Osa Surgery denied for failing step therapy by Humana?
Step-therapy denials usually flip when the appeal documents that prior alternatives were tried and failed, or were contraindicated, or aren't safe for the patient.
US health-plan appeal rights
Cite: Most US health plans have appeal rights under either the ACA, ERISA, or Medicare/Medicaid rules
Most US health plans are required by federal law to give you both an internal appeal (where the insurer reconsiders) and an external review (where an independent reviewer decides). The exact timelines and processes depend on what kind of plan you have — marketplace / employer group, self-funded, Medicare Advantage, or Medicaid MCO — but in every case there's a window after the denial during which you have the right to fight it.
What Humana typically requires
Humana's specific coverage criteria for osa surgery are defined in its own published medical/coverage policy and the FDA-approved prescribing label. A successful appeal documents that your medical records satisfy each criterion those sources list — confirmed diagnosis, any required prior treatments (with dates and outcomes), and clinical severity. If the exact criteria weren't included with your denial, request them in writing; your appeal then maps each requirement to the matching fact in your chart.

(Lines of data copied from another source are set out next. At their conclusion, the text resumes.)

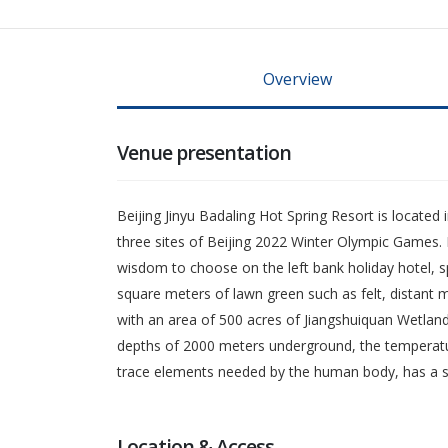
Overview
Venue presentation
Beijing Jinyu Badaling Hot Spring Resort is located 
three sites of Beijing 2022 Winter Olympic Games. 
wisdom to choose on the left bank holiday hotel, sp
square meters of lawn green such as felt, distant 
with an area of 500 acres of Jiangshuiquan Wetland
depths of 2000 meters underground, the temperature 
trace elements needed by the human body, has a spec
Location & Access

The Humana angle on Osa Surgery
## Why Humana Denies OSA Surgery on Step-Therapy Grounds
Step-therapy (also called "fail-first") denials for OSA surgery are among the most common. Humana's coverage policies for surgical OSA treatment typically require documented failure of, or clinical contraindication to, less invasive treatments before approving surgery. The most frequently required prior step is positive airway pressure (PAP) therapy, though the specific required steps and the duration of each trial vary by plan. When Humana determines the record does not adequately document completion of the required steps, it issues a step-therapy denial.
## Why This Denial Is Appealable
Step-therapy denials are highly appealable when the clinical record actually does document the required prior treatments — but that documentation was not submitted with the original request, was presented incompletely, or was misread by the reviewer. They are also appealable when your physician can document a clinical reason why the required step was not appropriate for you (e.g., a specific medical condition making PAP therapy unsafe or contraindicated), or when state law step-therapy protections apply to your plan.
Many states have enacted step-therapy override laws requiring insurers to grant exceptions when a required prior treatment is clinically inappropriate, has already been tried and failed, or when the patient is stable on the requested treatment. Check whether your state's protections apply.
## Federal Appeal Framework
- Internal appeal (ERISA §503 / ACA §2719): Submit a written appeal with complete prior-treatment records. For ERISA-governed employer plans, federal rules apply; for state-regulated plans, state step-therapy protections may provide additional rights.
- External review: If the internal appeal fails, escalate to independent external review. The IRO will evaluate whether Humana's application of the step-therapy requirement was clinically appropriate for your specific case. The external-review window is typically around four months from denial.
- Expedited review: Available when delay poses urgent clinical risk.
## Timeline
Begin by assembling every prior-treatment record before filing. A complete, chronological prior-treatment history is the single most important document in a step-therapy appeal.
## Documentation to Gather
- Complete prior-treatment history: For each required step, provide: the treatment modality, the start and end dates, the prescribing provider, objective adherence or response data, and the documented reason the treatment was discontinued or deemed inadequate.
- PAP therapy records specifically: If PAP was required and attempted, include download reports showing usage data, provider notes, and any clinical determination of non-adherence or intolerance with the medical basis for that determination.
- Clinical exception documentation: If a required step was skipped for clinical reasons, a detailed letter from your physician explaining why that step was contraindicated or otherwise clinically inappropriate for you.
- Current clinical severity: Updated chart notes confirming the current status of your OSA and why proceeding to surgery is now warranted.
- Surgeon's medical-necessity letter: Addressing the specific step-therapy criteria in Humana's policy and mapping each required step to a corresponding chart entry.
## Criteria-Mapping Structure
List each required treatment step from Humana's policy. For each step, provide: (1) the step as written in the policy, (2) the treatment you received or the reason it was skipped, (3) the specific chart documentation (date, provider, result). This side-by-side mapping is the most persuasive format for a step-therapy appeal.
Next steps
- Find the date on the denial letter — your appeal window starts there.
- Read your plan's Summary of Benefits and Coverage (SBC) for the specific deadlines.
- Request the insurer's claim file in writing — they must provide it.
- Submit your appeal in writing with new clinical evidence and a physician statement.